■ **Assigned task**
Though the entries hold pictures, only their text should be duplicated, exactly and in full.

■ **Data extracted from a collection**

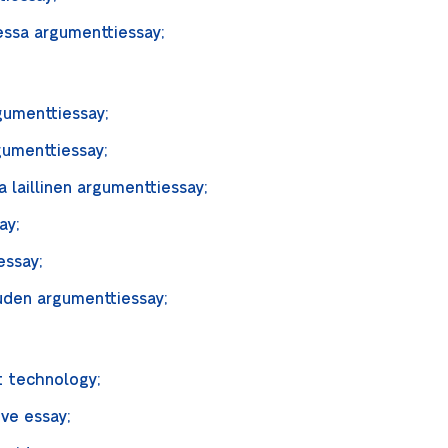
essa argumenttiessay;
umenttiessay;
umenttiessay;
a laillinen argumenttiessay;
ay;
essay;
den argumenttiessay;
t technology;
ive essay;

■ **Solution below**
essa argumenttiessay;
umenttiessay;
umenttiessay;
a laillinen argumenttiessay;
ay;
essay;
den argumenttiessay;
t technology;
ive essay;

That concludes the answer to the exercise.